**** GIVEN INFORMATION

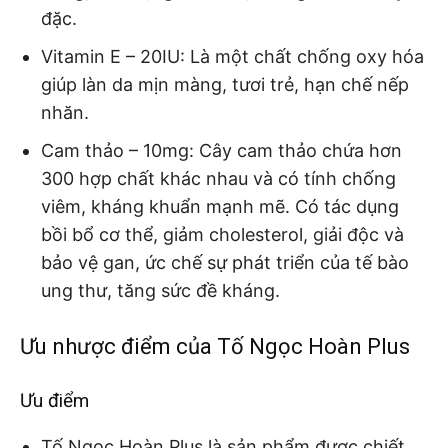
đặc.
Vitamin E – 20IU:
Là một chất chống oxy hóa
giúp làn da mịn màng, tươi trẻ, hạn chế nếp
nhăn.
Cam thảo – 10mg:
Cây cam thảo chứa hơn
300 hợp chất khác nhau và có tính chống
viêm, kháng khuẩn mạnh mẽ. Có tác dụng
bồi bổ cơ thể, giảm cholesterol, giải độc và
bảo vệ gan, ức chế sự phát triển của tế bào
ung thư, tăng sức đề kháng.
Ưu nhược điểm của Tố Ngọc Hoàn Plus
Ưu điểm
Tố Ngọc Hoàn Plus là sản phẩm được chiết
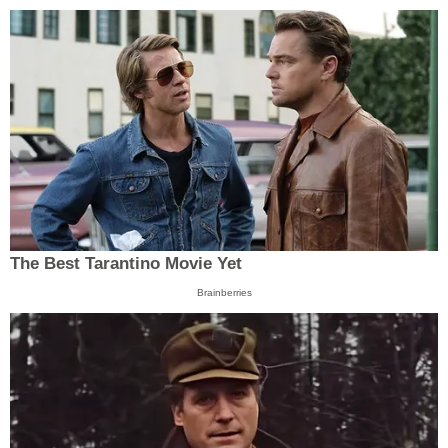
The Best Tarantino Movie Yet
Brainberries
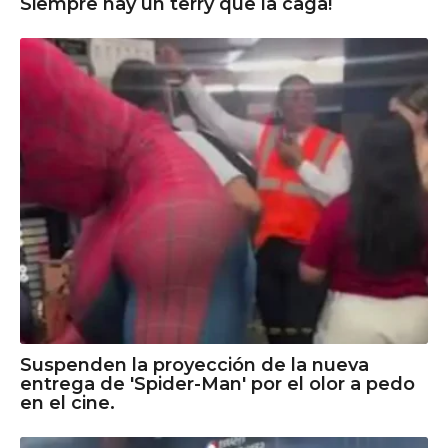
Siempre hay un terry que la caga!
Suspenden la proyección de la nueva
entrega de 'Spider-Man' por el olor a pedo
en el cine.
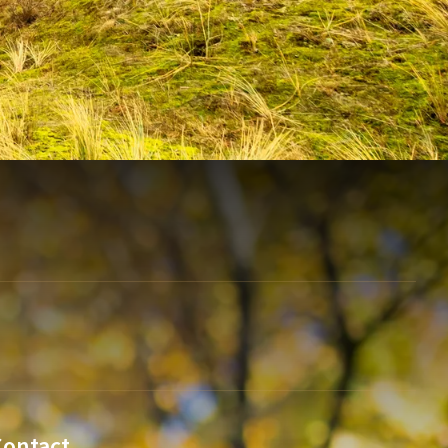
Contact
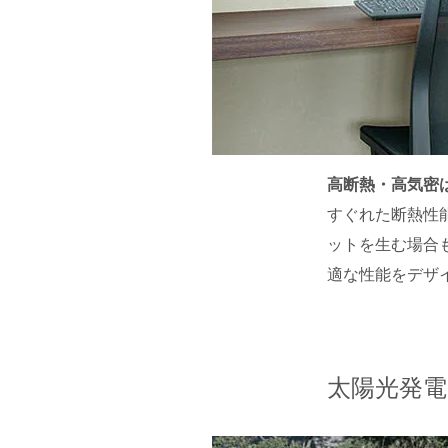
高断熱・高気密
すぐれた断熱性
ットを生む場合
適な性能をデザ
太陽光発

********

* **WHAT YOU SHOULD DO**: Pull out all lines containing the word "Hoàn" from the entries above.

* **TASK OUTPUT**:
Ưu nhược điểm của Tố Ngọc Hoàn Plus
Tố Ngọc Hoàn Plus là sản phẩm được chiết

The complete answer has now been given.